“I have come home at last! This is my real country! I belong here. This is the land I have been looking for all my life, though I never knew it till now…Come further up, come further in!” (C.S. Lewis, The Last Battle)
I’m pleased to announce that the first month at Swan’s Fine Books has gone exceedingly well. Not in terms of sheer dollars (although as we all know, the rent must be paid) but rather in the truly important ways – in the delight on the faces of customers when they walk in the door, in watching them take a book from the shelf and sink into a chair, losing themselves in the tale, in having countless visitors saying “THANK YOU for opening! We needed a bookstore here in Walnut Creek!” And from a purely selfish perspective, in the happiness I’m feeling every morning upon awakening, knowing I have a day in front of me filled with all manner of book-related delights.
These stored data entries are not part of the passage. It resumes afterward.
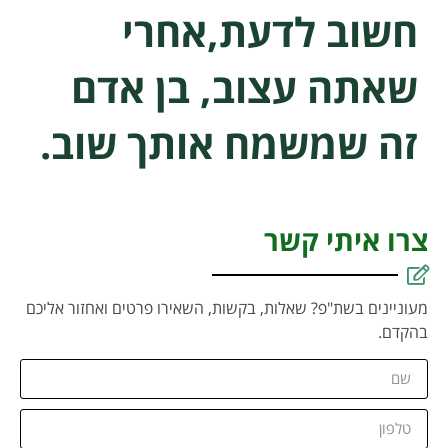
חשוב לדעת,אחרי
שאתה עצוב, בן אדם
זה שמשמח אותך שוב.
צרו איתי קשר
מעוניינים בשת"פ? שאלות, בקשות, השאירו פרטים ואחזור אליכם
בהקדם.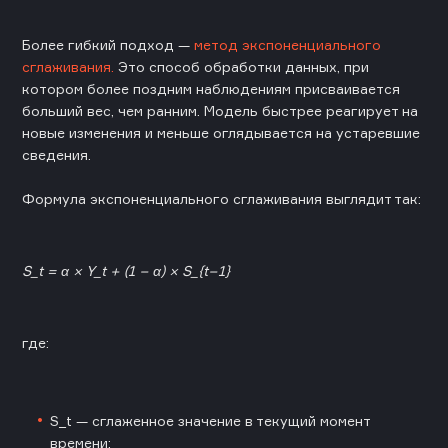
Более гибкий подход —
метод экспоненциального
сглаживания.
Это способ обработки данных, при
котором более поздним наблюдениям присваивается
больший вес, чем ранним. Модель быстрее реагирует на
новые изменения и меньше оглядывается на устаревшие
сведения.
Формула экспоненциального сглаживания выглядит так:
S_t = α × Y_t + (1 − α) × S_{t−1}
где:
S_t — сглаженное значение в текущий момент
времени;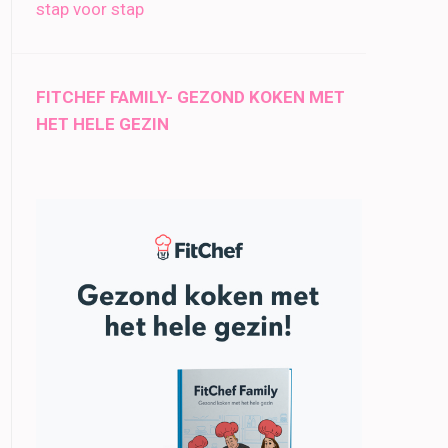
stap voor stap
FITCHEF FAMILY- GEZOND KOKEN MET
HET HELE GEZIN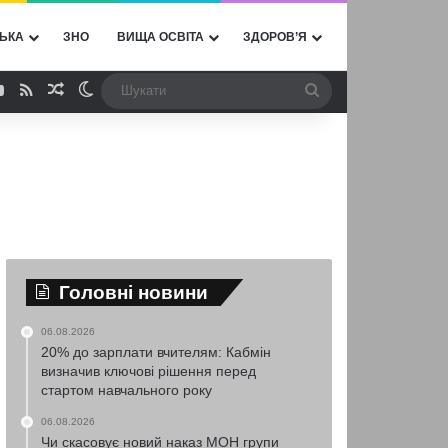
ЬКА
ЗНО
ВИЩА ОСВІТА
ЗДОРОВ’Я
ebook
YouTube
RSS
Випадкова стаття
Switch skin
Шукати
Головні новини
06.08.2026
20% до зарплати вчителям: Кабмін
визначив ключові рішення перед
стартом навчального року
06.08.2026
Чи скасовує новий наказ МОН групи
I have come home.
And what delightful companions I have! A few days past, three young people came in and browsed – perhaps 19 or 20 years old. They searched through the entire store, the young man clearly deeply pondering several potential purchases. He eventually made his decision, and brought up to the desk a 2-volume set of Proust and Ulysses. I was so very impressed – given the fact that I have yet to even attempt Joyce – and told him so. If ANYONE says that young people are no longer interested in reading – please tell them that is an urban myth, and not at all true.
Speaking of Ulysses, if I may digress for a moment….just this morning I found this fascinating article by Nigel Beale on how the book arrived in the United States:
The first copies of James Joyce’s Ulysses to enter the U.S. came via Windsor, Ontario. The books were printed in Paris and mailed by Ernest Hemingway to a friend in Windsor who worked for the Curtis Publishing in Detroit.
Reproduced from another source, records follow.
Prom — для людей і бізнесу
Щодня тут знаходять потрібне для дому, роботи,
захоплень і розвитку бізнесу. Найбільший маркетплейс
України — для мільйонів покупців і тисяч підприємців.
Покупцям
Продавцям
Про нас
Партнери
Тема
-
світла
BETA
The friend, a reporter named Barney Braverman whom Hemingway had met during his days either in Toronto or Chicago (found references citing both), commuted from Detroit to Windsor each day on the ferry. Braverman apparently lived on Chatham Street in a house kitty-corner to the back of what is today The Windsor Star building. Once the smuggling plan was devised, 40 copies of the novel, published by Sylvia Beach owner of the Shakespeare & Co. bookstore, were sent over from Paris…” For the entire article, see: http://literarytourist.com/2013/06/first-copies-of-joyces-ulysses-smuggled-into-u-s-via-windsor-ontario/?goback=%2Egde_108740_member_246524232
How devious we book-lovers can be when need dictates. And kudos to Ernest for his part in bringing Joyce to the U.S.!
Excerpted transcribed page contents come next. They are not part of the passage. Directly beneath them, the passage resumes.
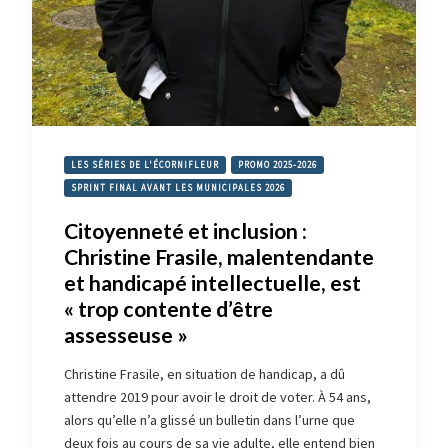
LES SÉRIES DE L'ÉCORNIFLEUR
PROMO 2025-2026
SPRINT FINAL AVANT LES MUNICIPALES 2026
Citoyenneté et inclusion :
Christine Frasile, malentendante
et handicapé intellectuelle, est
« trop contente d’être
assesseuse »
Christine Frasile, en situation de handicap, a dû
attendre 2019 pour avoir le droit de voter. À 54 ans,
alors qu’elle n’a glissé un bulletin dans l’urne que
deux fois au cours de sa vie adulte, elle entend bien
I also have been fortunate to meet, via the internet, new friends both here in U.S. and abroad. This past week I sold a T.S. Eliot (signed) book to a professor from the University of Kansas. Come to find out, he’s recently published a book on Alexander Pope – which, being a HUGE fan of Pope’s, I turned around and promptly purchased. And just this morning I sold a first edition Sylvia Plath to a fellow bookseller in London. The internet, reviled as it sometimes is (and in certain circumstances deservedly so) has enabled me to connect with those literally around the globe, which never would have been possible prior to George Stibitz, Steve Jobs and Bill Gates.
Each day has been different, each day has been filled with the joy of working with books, the joy of being surrounded by others who also love books. Many of the days have also had some challenges, but we’re tackling those as they come and hopefully with a smile.
And so, friends far and wide – let’s raise our collective glasses and offer a resounding cheer for bookstores, booksellers, and the joy they each bring to their communities!